I POSTED ON A TOOSDAY.
I am officially
loosing losing it.
So today’s post is a leetle thought that struck my leetle mind while riding back home today. I was in a tuki so there was more room for thinking and less room for decision making such as, “Should I overtake” or even better, the “Thou shall never pass for I am a bitch” rule of driving.
That is when it struck my wee little head about how unaccomplished we all feel. Or is it under-accomplished? I’m not too sure of the difference actually. Given that I have been on a ‘forgetting’ spree followed by a ‘I-don’t-know-what-happens-after-this’ spree over the last few days, I seem to be checking less boxes and crossing off less lists. Less lists. Alliteration FOR THE WIN matey.
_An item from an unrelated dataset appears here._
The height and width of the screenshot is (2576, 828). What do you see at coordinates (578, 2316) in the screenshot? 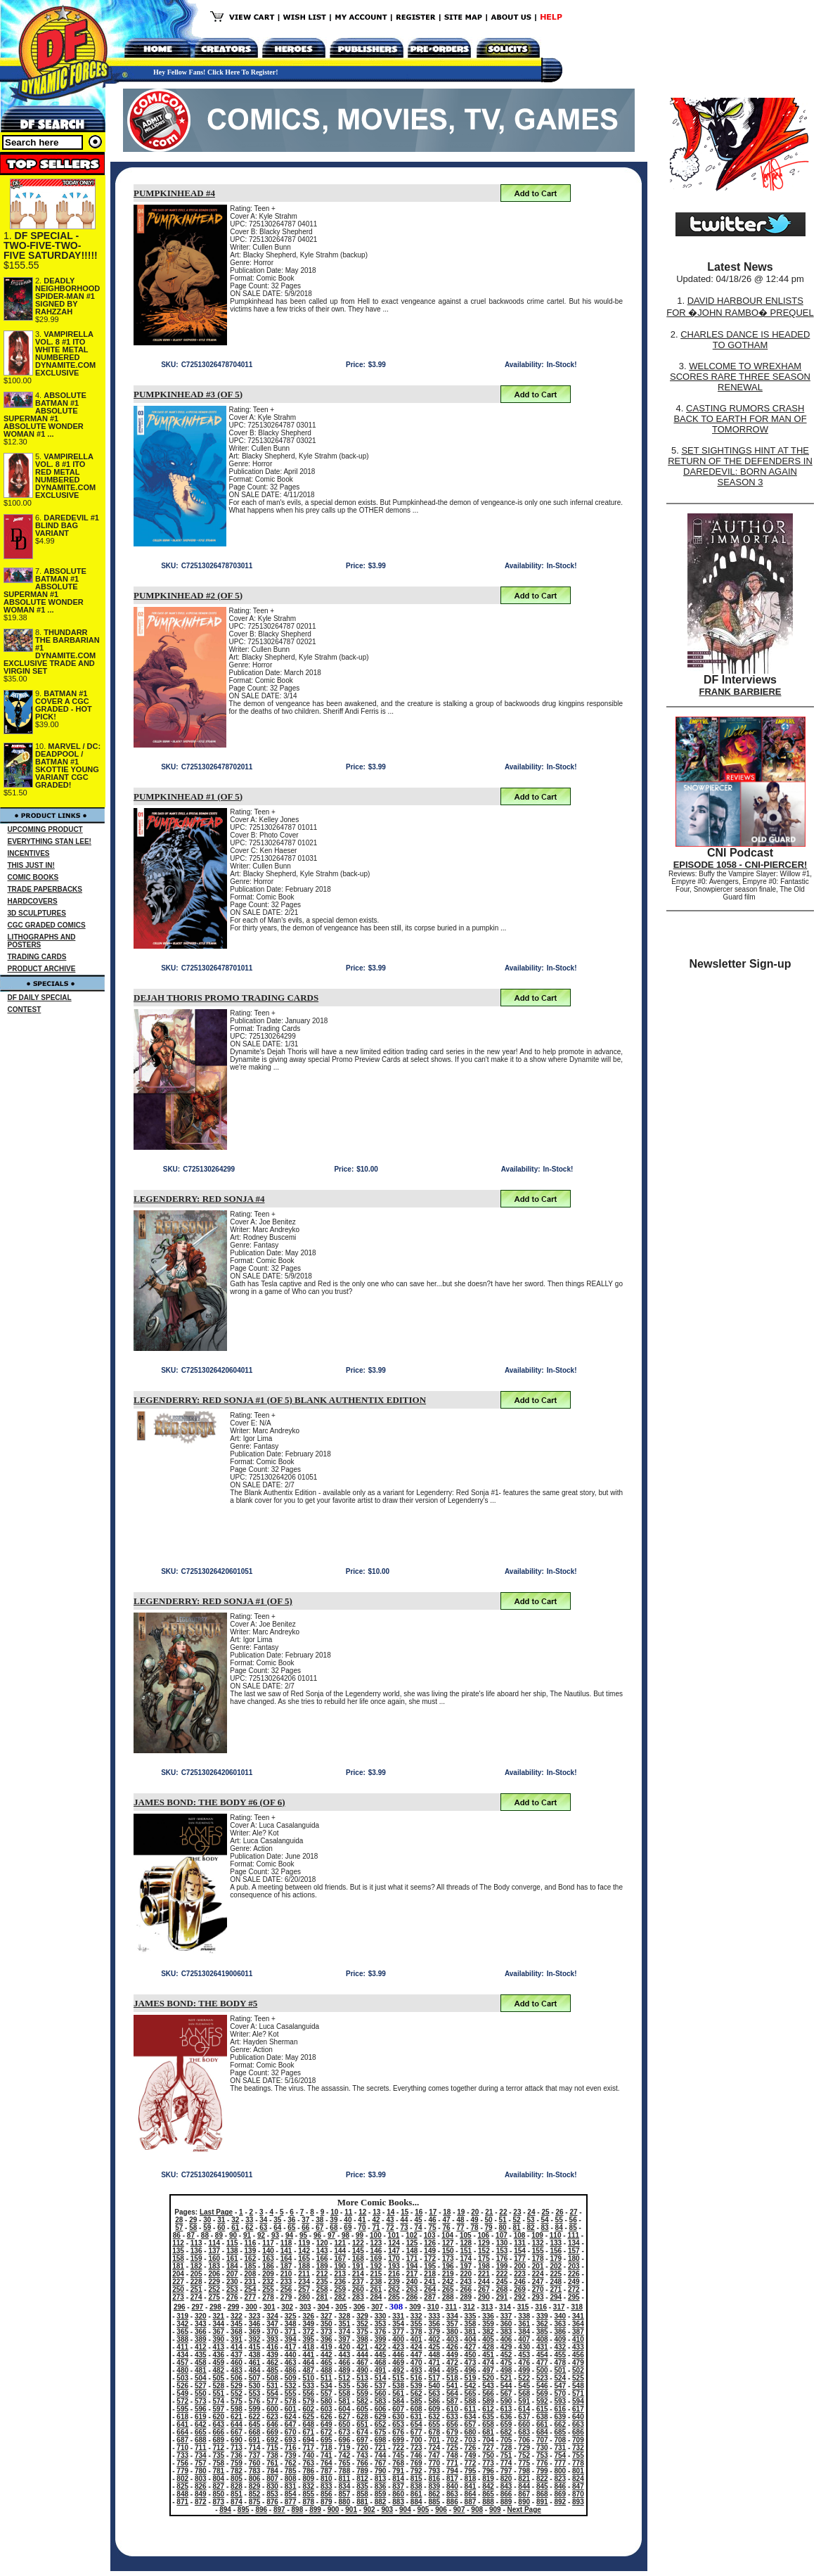
I see `341` at bounding box center [578, 2316].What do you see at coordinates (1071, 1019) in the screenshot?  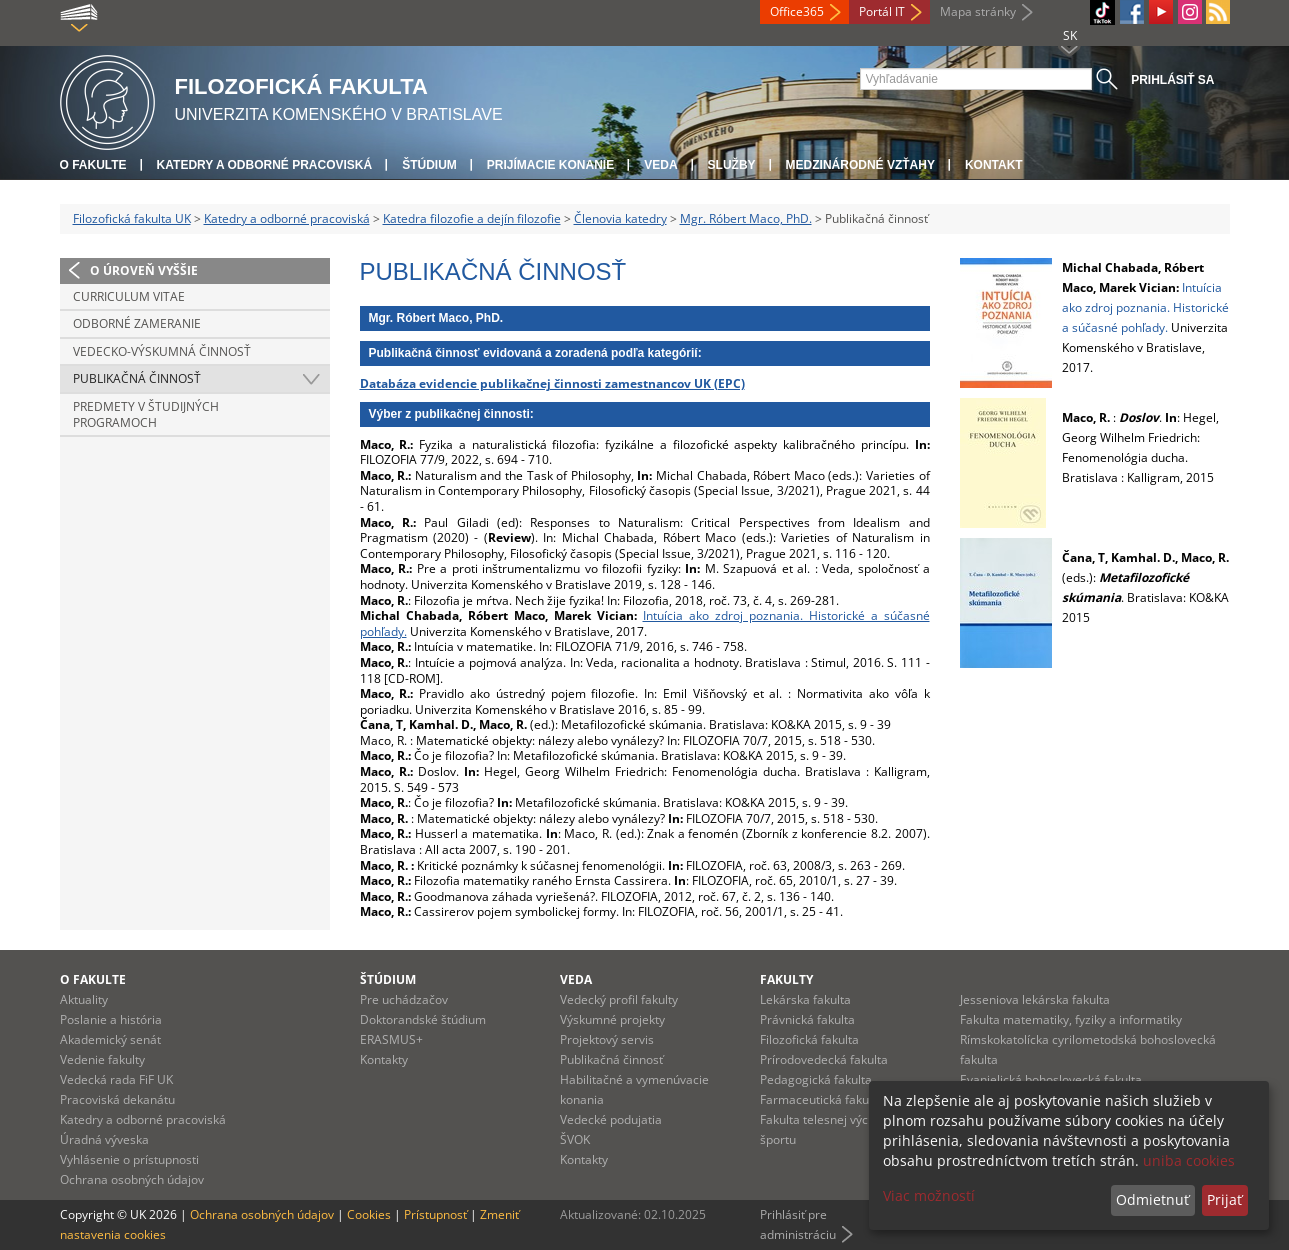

It is at moments like this, especially traffic, (have I mentioned on how much I love traffic?) that I ponder about what I have done in life and mostly, what I haven’t done in life. I started studying once again, but where that is going I cannot say. I would be thrilled to leave to wherever to read for my Masters but that brings me to the question of if I would want to be away from the country again because of both personal and career reasons. Work is going great noh, why should I leave that now? But wait, wasn’t that exactly what my lecturers back in uni warned me of?
Trying to be an adult.
Endless rants and blog posts of things we want to do, objectives we want to fulfil but for most of the part, remain undone.
It is in this context do I remember Cristian Mihai. One of my all-time favourite bloggers, I am yet to read one of his novels yes, but his posts just take the words right out of my mouth. I dislike that use of phrase (my gutter mind agrees on this too) but that is exactly what it feels like. He is of the same age I believe, and while I take solace in the fact that crazy bizarre ideas that occur while brushing my teeth are universal, my inability to make these words (as) universal, maybe because I am caught up with other work or perhaps my inability to write as he does, yet feel exactly what he does and being unable to articulate it thus, often cripples me. Or makes me near-Bran-cripply.
But then, I’m not too sure.
a) Do I Google myself a metre of achievement slash accomplishment and see if I fit the bill?
b) Yet, by whose standards?
c) Definitely not what our good lady Austen advocated for I’m sure.
d) If there is no measure and if we are all differently-gifted or a ‘different kind of smart’ should we build our own gauge here?
e) If so, who else would be in that gauge but me?
Confoosed. Google has no answers and neither does this man I am a fan of.